2022 wurde die Albert-Schweitzer-Straße entlang der Landstraße zwischen Villingen und Schwenningen (links) erweitert, um das Gebiet Spitals Dreißig Jauchert zu erschließen. Doch wie viel Potenzial für künftige Vorhaben gibt es überhaupt noch? Foto: Marc Eich

Der Regionalverband und die IHK starten eine Abfrage bei Kommunen und Unternehmen, denn Eines ist für sie klar: Entwicklung braucht Fläche.

Der Bedarf besteht gleichermaßen für den Ausbau der Erneuerbaren Energien als auch für Investitionsvorhaben von Unternehmen. Wie hoch der Bedarf konkret an einzelnen Gewerbestandorten tatsächlich ist, ist Gegenstand einer Kooperation von Politik und Wirtschaft gleichermaßen.

Ein Schulterschluss zwischen dem Regionalverband Schwarzwald-Baar-Heuberg und der Industrie- und Handelskammer (IHK) Schwarzwald-Baar-Heuberg macht dies möglich. Sie starten jetzt in einem ersten Schritt eine gemeinsame Flächenerhebung bei Gemeinden und Unternehmen.

Hakenjos und Michel sind sich einig

„Ohne Flächen geht es nicht”, bekräftigt Birgit Hakenjos, Präsidentin der IHK Schwarzwald-Baar-Heuberg stellvertretend für die regionale Unternehmerschaft. Betriebe hätten an vielen Stellen das Gefühl, dass Entwicklung weder möglich noch gewünscht sei. „Wenn sich dann noch die Genehmigungsverfahren verzögern, verlieren die Unternehmen das Vertrauen in Investitionen am heimischen Standort. Dem wollen wir entgegenwirken.“

Wolf-Rüdiger Michel, Landrat des Landkreises Rottweil und Vorsitzender des Regionalverbandes, bekräftigt diese Stoßrichtung: „Je konkreter wir die Entwicklungsabsichten der Gemeinden und Unternehmen kennen, desto konkreter lässt sich der Bedarf ermitteln und desto schneller lässt sich Entwicklungsfläche mobilisieren.”

Das ist der Plan

Um der Regionalplanung zur Stärkung der Region Schwarzwald-Baar-Heuberg nachkommen zu können, sei es wichtig, den regionalen Bedarf zu kennen, so dass die Kommunen an den richtigen Standorten planen und Bauland bereitstellen können. Die Abfrage schaffe deshalb Transparenz und gebe Rüstzeug für eine seriöse Bedarfsermittlung an die Hand.

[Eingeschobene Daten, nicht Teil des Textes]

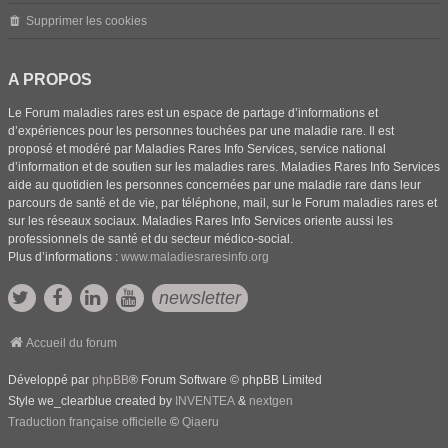
Supprimer les cookies
A PROPOS
Le Forum maladies rares est un espace de partage d’informations et
d’expériences pour les personnes touchées par une maladie rare. Il est
proposé et modéré par Maladies Rares Info Services, service national
d’information et de soutien sur les maladies rares. Maladies Rares Info Services
aide au quotidien les personnes concernées par une maladie rare dans leur
parcours de santé et de vie, par téléphone, mail, sur le Forum maladies rares et
sur les réseaux sociaux. Maladies Rares Info Services oriente aussi les
professionnels de santé et du secteur médico-social.
Plus d’informations :
www.maladiesraresinfo.org
newsletter
Accueil du forum
Développé par
phpBB
® Forum Software © phpBB Limited
Style we_clearblue created by
INVENTEA
&
nextgen
Traduction française officielle
©
Qiaeru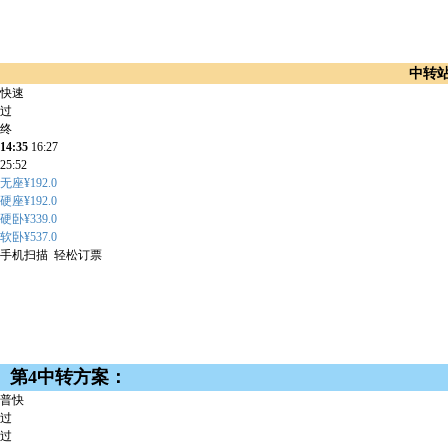
中转
快速
过
终
14:35
16:27
25:52
无座¥192.0
硬座¥192.0
硬卧¥339.0
软卧¥537.0
手机扫描 轻松订票
第4中转方案：
普快
过
过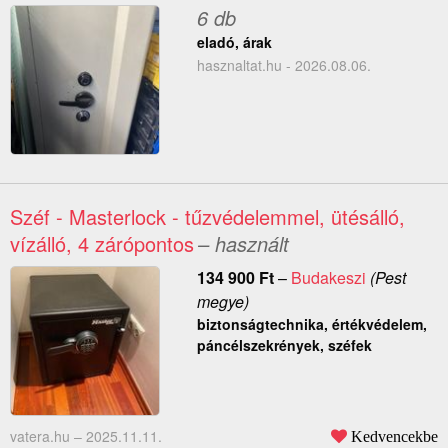
6 db
eladó, árak
hasznaltat.hu - 2026.08.06.
Széf - Masterlock - tűzvédelemmel, ütésálló,
vízálló, 4 zárópontos
– használt
134 900
Ft
–
Budakeszi
(Pest
megye)
biztonságtechnika, értékvédelem,
páncélszekrények, széfek
vatera.hu –
2025.11.11.
Kedvencekbe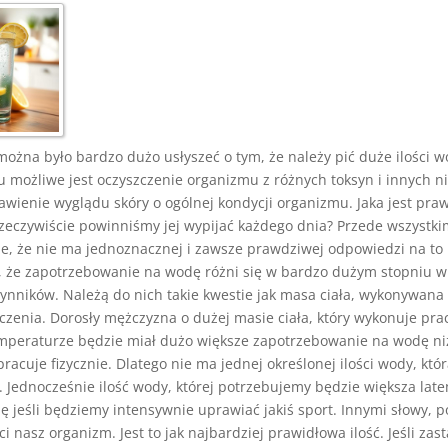
można było bardzo dużo usłyszeć o tym, że należy pić duże ilości 
u możliwe jest oczyszczenie organizmu z różnych toksyn i innych 
awienie wyglądu skóry o ogólnej kondycji organizmu. Jaka jest pr
 rzeczywiście powinniśmy jej wypijać każdego dnia? Przede wszystk
e, że nie ma jednoznacznej i zawsze prawdziwej odpowiedzi na to 
o, że zapotrzebowanie na wodę różni się w bardzo dużym stopniu w
ynników. Należą do nich takie kwestie jak masa ciała, wykonywana
zenia. Dorosły mężczyzna o dużej masie ciała, który wykonuje prac
emperaturze będzie miał dużo większe zapotrzebowanie na wodę niż
pracuje fizycznie. Dlatego nie ma jednej określonej ilości wody, któ
. Jednocześnie ilość wody, której potrzebujemy będzie większa late
ię jeśli będziemy intensywnie uprawiać jakiś sport. Innymi słowy, 
aci nasz organizm. Jest to jak najbardziej prawidłowa ilość. Jeśli za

Jetzt sind die Unternehmen gefragt

Erhebung
Den Ausbildungsunternehmen der IHK geht in den kommenden Tagen ein Anschreiben mit der Umfrage zu. Betriebe, die keine Mitarbeitenden beschäftigten, können proaktiv über die Homepage der IHK ihre Flächenabsichten eintragen. Auf kommunaler Seite gingen den Städten und Gemeinden bereits die Projektunterlagen zu.